By the time Simon and Garfunkel decided enough was enough, a new decade had turned as Art Garfunkel went in the direction of acting. Paul Simon of course continued to write music and always from the heart, but during the seventies (the last truly great era of pop) a little more libido and sexuality crept into his music. Nothing blatant but there was more of a deeply-buried angst in Simon's keyboard-drenched seventies adult rock that manifested on his 1975 best seller "Still Crazy After All These Years" (of which marked a songwriting reunion with Art Garfunkel). "50 Ways to Leave Your Lover" became the anthem for would-be divorcees or at least those involved in sour relationships; the song was a take-no-shit pride inducer that can still bring a crowd to its feet when Simon plays it live.
By the time this concert in 1980 filmed at Philadelphia's Tower Theatre arrived in Paul Simon's career, he had already experimented with jazz, fusion, soul and reggae.
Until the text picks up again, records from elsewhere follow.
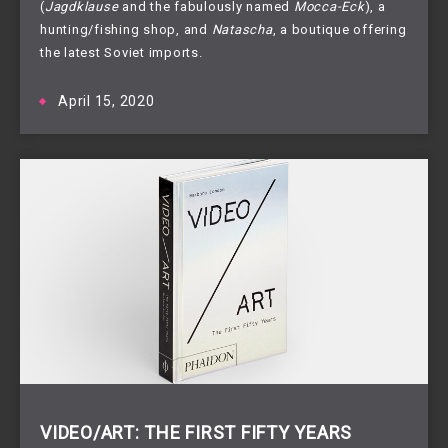
(
Jagdklause
and the fabulously named
Mocca-Eck
), a
hunting/fishing shop, and
Natascha
, a boutique offering
the latest Soviet imports.
April 15, 2020
VIDEO/ART: THE FIRST FIFTY YEARS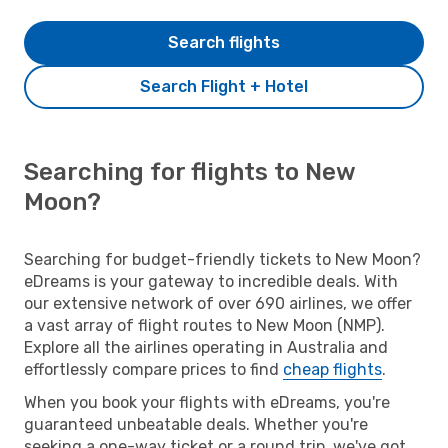
Search flights
Search Flight + Hotel
Searching for flights to New
Moon?
Searching for budget-friendly tickets to New Moon?
eDreams is your gateway to incredible deals. With
our extensive network of over 690 airlines, we offer
a vast array of flight routes to New Moon (NMP).
Explore all the airlines operating in Australia and
effortlessly compare prices to find
cheap flights
.
When you book your flights with eDreams, you're
guaranteed unbeatable deals. Whether you're
seeking a one-way ticket or a round trip, we've got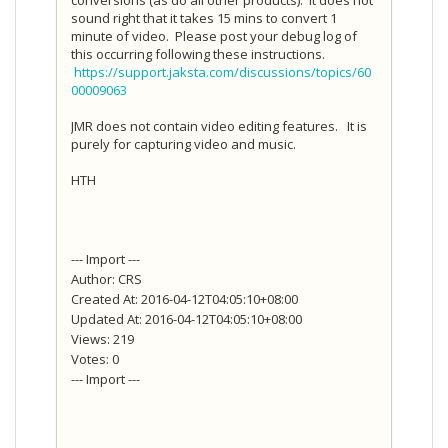
sound right that it takes 15 mins to convert 1
minute of video. Please post your debug log of
this occurring following these instructions.
https://support.jaksta.com/discussions/topics/60
00009063
JMR does not contain video editing features. It is
purely for capturing video and music.
HTH
--- Import ---
Author: CRS
Created At: 2016-04-12T04:05:10+08:00
Updated At: 2016-04-12T04:05:10+08:00
Views: 219
Votes: 0
--- Import ---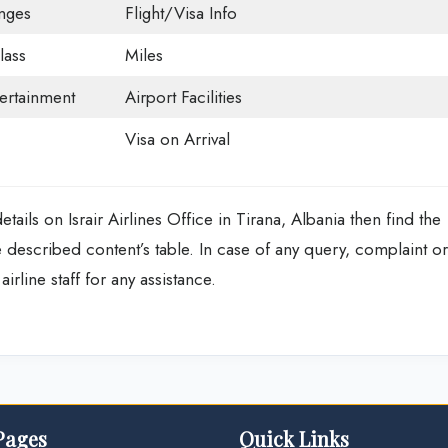
nges
Flight/Visa Info
ass
Miles
tertainment
Airport Facilities
Visa on Arrival
ails on Israir Airlines Office in Tirana, Albania then find the
escribed content’s table. In case of any query, complaint or
irline staff for any assistance.
Pages
Quick Links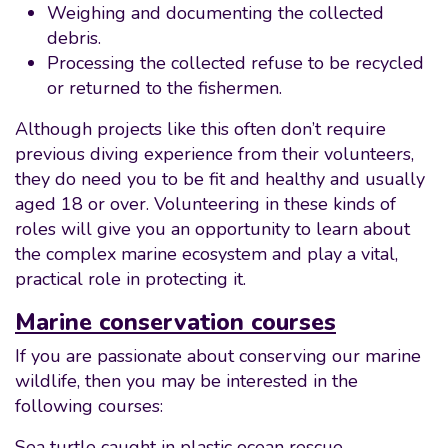
Weighing and documenting the collected
debris.
Processing the collected refuse to be recycled
or returned to the fishermen.
Although projects like this often don’t require
previous diving experience from their volunteers,
they do need you to be fit and healthy and usually
aged 18 or over. Volunteering in these kinds of
roles will give you an opportunity to learn about
the complex marine ecosystem and play a vital,
practical role in protecting it.
Marine conservation courses
If you are passionate about conserving our marine
wildlife, then you may be interested in the
following courses:
Sea turtle caught in plastic ocean rescue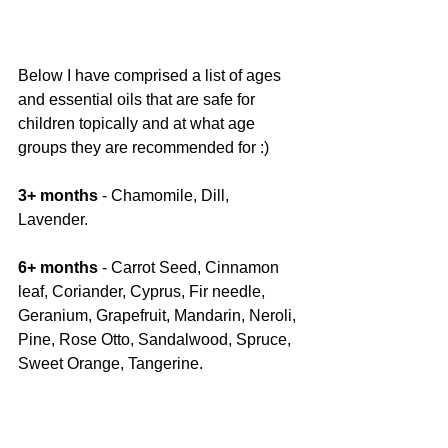
Below I have comprised a list of ages 
and essential oils that are safe for 
children topically and at what age 
groups they are recommended for :) 
3+ months 
- Chamomile, Dill, 
Lavender.
6+ months 
- Carrot Seed, Cinnamon 
leaf, Coriander, Cyprus, Fir needle, 
Geranium, Grapefruit, Mandarin, Neroli, 
Pine, Rose Otto, Sandalwood, Spruce, 
Sweet Orange, Tangerine.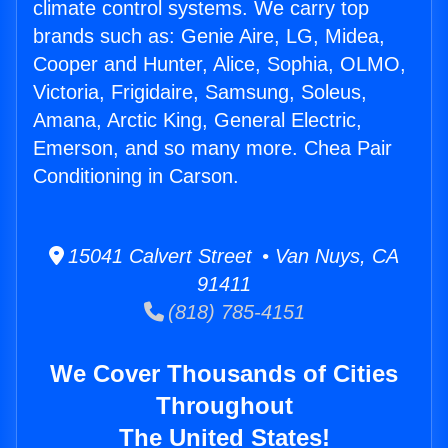
climate control systems. We carry top
brands such as: Genie Aire, LG, Midea,
Cooper and Hunter, Alice, Sophia, OLMO,
Victoria, Frigidaire, Samsung, Soleus,
Amana, Arctic King, General Electric,
Emerson, and so many more. Chea Pair
Conditioning in Carson.
15041 Calvert Street • Van Nuys, CA
91411
(818) 785-4151
We Cover Thousands of Cities
Throughout
The United States!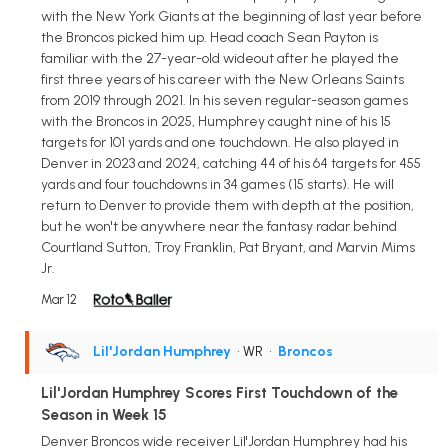
with the New York Giants at the beginning of last year before
the Broncos picked him up. Head coach Sean Payton is
familiar with the 27-year-old wideout after he played the
first three years of his career with the New Orleans Saints
from 2019 through 2021. In his seven regular-season games
with the Broncos in 2025, Humphrey caught nine of his 15
targets for 101 yards and one touchdown. He also played in
Denver in 2023 and 2024, catching 44 of his 64 targets for 455
yards and four touchdowns in 34 games (15 starts). He will
return to Denver to provide them with depth at the position,
but he won't be anywhere near the fantasy radar behind
Courtland Sutton, Troy Franklin, Pat Bryant, and Marvin Mims
Jr.
Mar 12
Lil'Jordan Humphrey
• WR
•
Broncos
Lil'Jordan Humphrey Scores First Touchdown of the
Season in Week 15
Denver Broncos wide receiver Lil'Jordan Humphrey had his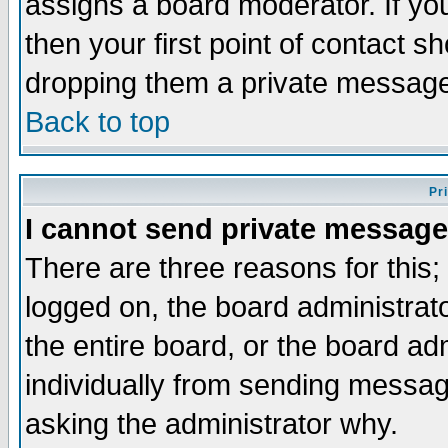
assigns a board moderator. If you
then your first point of contact s
dropping them a private messag
Back to top
Pr
I cannot send private message
There are three reasons for this;
logged on, the board administrat
the entire board, or the board a
individually from sending messages
asking the administrator why.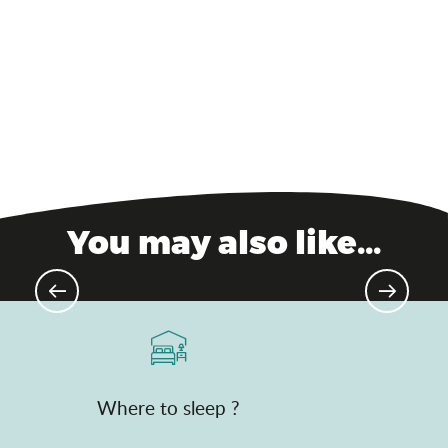
Divonne-les-Bains – Relaxation
resort
You may also like...
Golf de Mionnay
Where to sleep ?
A lot of his music to this point was of a sedate candor though always filled with sensitive and though-provoking lyrical content. Certainly shades of the poets who wrote "The Boxer" could be found in "Jonah," "American Tune" and "Still Crazy After All These Years," each of which make an appearance in this decidedly laidback performance.
Simon and his ensemble (featuring jazz guitarist Eric Gale, drummer Steve Gadd, pianist Richard Tee, keyboardist Paul Levin and his brother, famed bassist Tony Levin) poke and plod along on "Paul Simon Live From Philadelphia" but there's a staunch professionalism to the whole thing where saxophone and flute chime in on cue when needed and the rest of the crew backs Simon up with down-tempo stage personae, allowing him to wax his lyrical sonnets to an appreciative mutton-chopped and polyester-clad audience.
The whole affair is a New York, er, Philadelphia Minute as Paul Levin swamps the set with moody Moog, as was fashionable in pop rock of the seventies. Ask Billy Joel how effective wavy keys were to his comeuppance years. They're only out of place when Paul Simon appeases his spectators with "The Boxer," which is still wonderfully morose from a vocal standpoint, yet sadly the climactic orchestra accompanying the Simon and Garfunkel version leaves any renditions thereafter anti-climactic.
On the other hand, Simon nails a beautiful one-man-show with "The Sound of Silence" and he creates an instant party with his samba-laced "Late in the Evening," the latter of which is almost like a jolt compared to the ragtag pace of the set numbers preceding.
Simon after this point would go on to record his most poignant and acclaimed albums of his career, "Graceland" and "Rhythm of the Saints." In some ways, "Paul Simon Live From Philadelphia" is a diminutive pause between the greatness of Simon and Garfunkel and the stellar craftsmanship of his mid-eighties work. This is a perfectly agreeable set to get cozy with, but let's face it; if you want to get the crowd appropriately worked-up, you drag Art onstage and make them peel off "Cecilia."